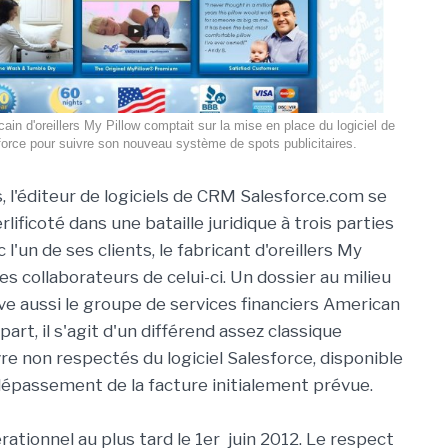
cain d'oreillers My Pillow comptait sur la mise en place du logiciel de
rce pour suivre son nouveau système de spots publicitaires.
, l'éditeur de logiciels de CRM Salesforce.com se
ificoté dans une bataille juridique à trois parties
l'un de ses clients, le fabricant d'oreillers My
 des collaborateurs de celui-ci. Un dossier au milieu
ve aussi le groupe de services financiers American
art, il s'agit d'un différend assez classique
re non respectés du logiciel Salesforce, disponible
épassement de la facture initialement prévue.
tionnel au plus tard le 1er juin 2012. Le respect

What you should do
With the pictures omitted, the records above are to be repeated exactly.

Answer space
cain d'oreillers My Pillow comptait sur la mise en place du logiciel de
rce pour suivre son nouveau système de spots publicitaires.
, l'éditeur de logiciels de CRM Salesforce.com se
ificoté dans une bataille juridique à trois parties
l'un de ses clients, le fabricant d'oreillers My
 des collaborateurs de celui-ci. Un dossier au milieu
ve aussi le groupe de services financiers American
art, il s'agit d'un différend assez classique
re non respectés du logiciel Salesforce, disponible
épassement de la facture initialement prévue.
tionnel au plus tard le 1er juin 2012. Le respect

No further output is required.